Een en ander zette aan tot nadenken en een berekening. 'Als we zelf een nieuwe wagenrooier aanschaffen, betekent het dat we tijdens het rooien moeten beschikken over een extra trekker en extra mensen. Deze kosten heb ik afgezet tegen het tarief van onze loonwerker. Hij heeft een zelfrijdende rooier met een grote capaciteit die ook onder moeilijke omstandigheden kan rooien. Daardoor is het risico van natte en moeizame jaren een stuk kleiner. Ook weten we van tevoren wat het rooien ons kost. Uiteindelijk bleek onze loonwerker het voordeliger te kunnen dan wij zelf, en lopen we minder risico', aldus Bergmans.
Waarom doe ik iets?
Gerlof Bergmans won het klassement van de categorie agribusiness van de onlinemanagementgame De Beste Boer in 2010. Hij kreeg als prijs een driedaags bezoek aan de mechanisatiebeurs Sima in Parijs. Daar volgde hij een inspirerende workshop van de Franse non-profit-organisatie Trame. Deze organisatie verzorgt training aan Franse boeren door ze een spiegel voor te houden. Waarom doen ze bepaalde activiteiten op de manier waarop ze die doen?
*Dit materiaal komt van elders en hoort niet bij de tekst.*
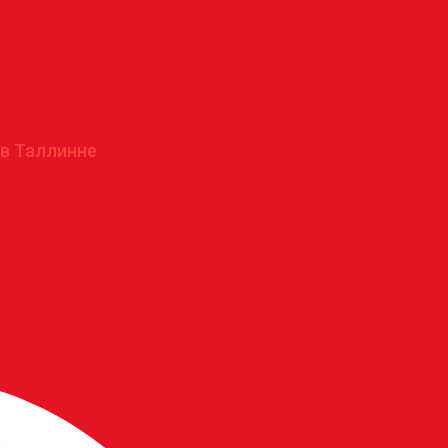
 в Таллинне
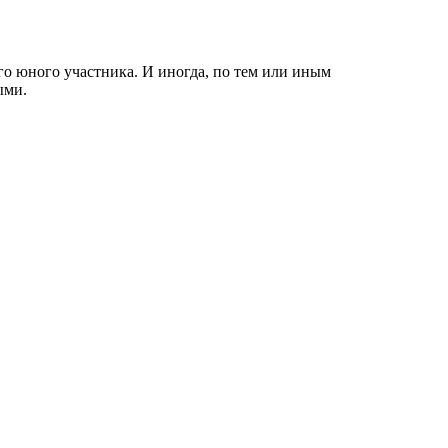
о юного участника. И иногда, по тем или иным
ыми.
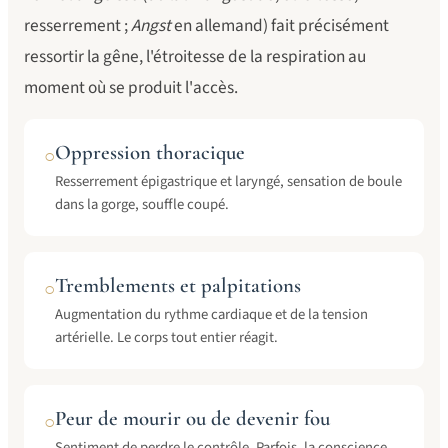
resserrement ;
Angst
en allemand) fait précisément
ressortir la gêne, l'étroitesse de la respiration au
moment où se produit l'accès.
Oppression thoracique
○
Resserrement épigastrique et laryngé, sensation de boule
dans la gorge, souffle coupé.
Tremblements et palpitations
○
Augmentation du rythme cardiaque et de la tension
artérielle. Le corps tout entier réagit.
Peur de mourir ou de devenir fou
○
Sentiment de perdre le contrôle. Parfois, la conscience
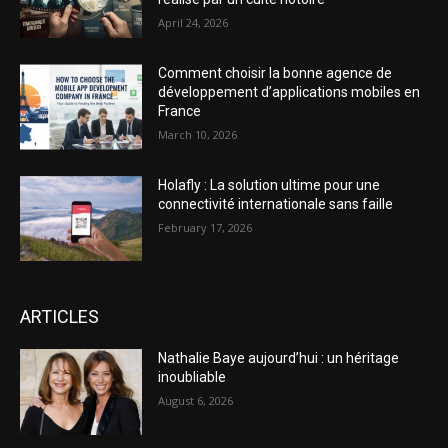
April 24, 2026
Comment choisir la bonne agence de
développement d’applications mobiles en
France
March 10, 2026
Holafly : La solution ultime pour une
connectivité internationale sans faille
February 17, 2026
ARTICLES
Nathalie Baye aujourd’hui : un héritage
inoubliable
August 6, 2026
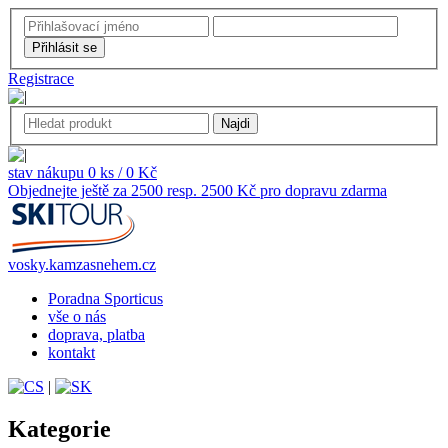
Registrace
stav nákupu 0 ks / 0 Kč
Objednejte ještě za 2500 resp. 2500 Kč pro dopravu zdarma
vosky.kamzasnehem.cz
Poradna Sporticus
vše o nás
doprava, platba
kontakt
|
Kategorie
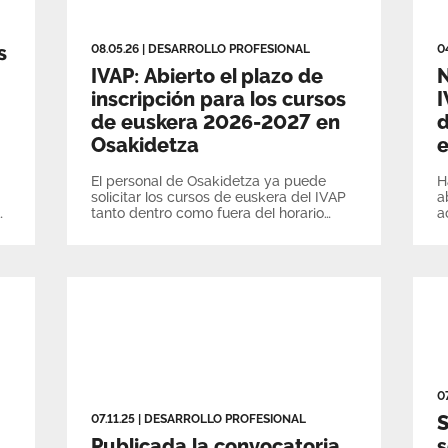
s
08.05.26
|
DESARROLLO PROFESIONAL
0
IVAP: Abierto el plazo de
N
inscripción para los cursos
I
de euskera 2026-2027 en
d
Osakidetza
El personal de Osakidetza ya puede
H
solicitar los cursos de euskera del IVAP
a
tanto dentro como fuera del horario
a
laboral. El plazo para solicitar los cursos
l
dentro del horario laboral finalizará el
próximo 17 de mayo
0
S
07.11.25
|
DESARROLLO PROFESIONAL
Publicada la convocatoria
s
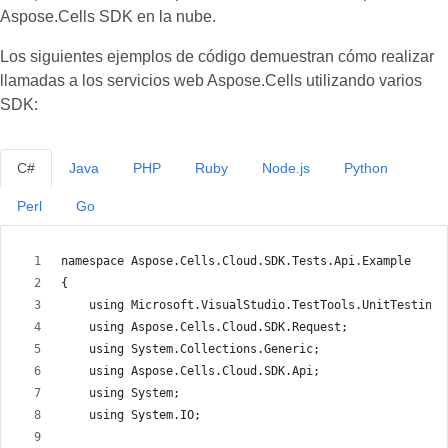
Aspose.Cells SDK en la nube.
Los siguientes ejemplos de código demuestran cómo realizar
llamadas a los servicios web Aspose.Cells utilizando varios
SDK:
C#
Java
PHP
Ruby
Node.js
Python
Perl
Go
namespace Aspose.Cells.Cloud.SDK.Tests.Api.Example
{
    using Microsoft.VisualStudio.TestTools.UnitTesting;
    using Aspose.Cells.Cloud.SDK.Request;
    using System.Collections.Generic;
    using Aspose.Cells.Cloud.SDK.Api;
    using System;
    using System.IO;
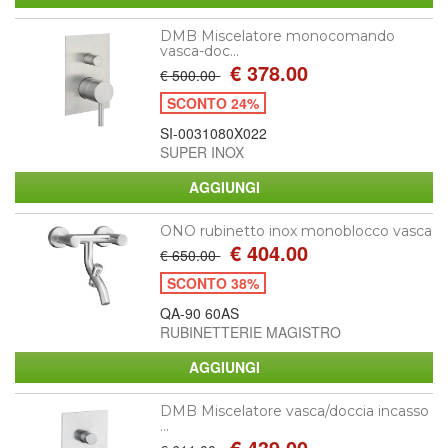
DMB Miscelatore monocomando
vasca-doc...
€ 378.00
€ 500.00
SCONTO 24%
SI-0031080X022
SUPER INOX
ONO rubinetto inox monoblocco vasca
€ 404.00
€ 650.00
SCONTO 38%
QA-90 60AS
RUBINETTERIE MAGISTRO
DMB Miscelatore vasca/doccia incasso
...
€ 439.00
De centrale vraag in de workshop was dan ook: waarom ben ik vanmorgen vroeg opgestaan? Gerlof Bergmans: 'Het antwoord is dus niet 'omdat ik het gisteren ook deed'. Deze simpele vraag moeten akkerbouwers zich ook stellen. Bijvoorbeeld: waarom zak ik zelf aardappelen op?' Volgens Trame hoef je daarvoor niet direct aan te kloppen bij een trainingsbureau. Een open gesprek met een collega-teler is ook een goede methode.
Bedrijfsgegevens
Het akkerbouwbedrijf van Jan Bergmans in het Friese Wijnaldum omvat 105 hectare, waarvan 35 hectare eigendom, 61 hectare langdurige pacht en 10 hectare op jaarcontracten voor pootgoedteelt. Het bouwplan bestaat uit 40 hectare pootgoed, 12 hectare suikerbieten, 46 hectare graan (voornamelijk wintertarwe) en 7 hectare maïs in verband met grondruil aardappelland.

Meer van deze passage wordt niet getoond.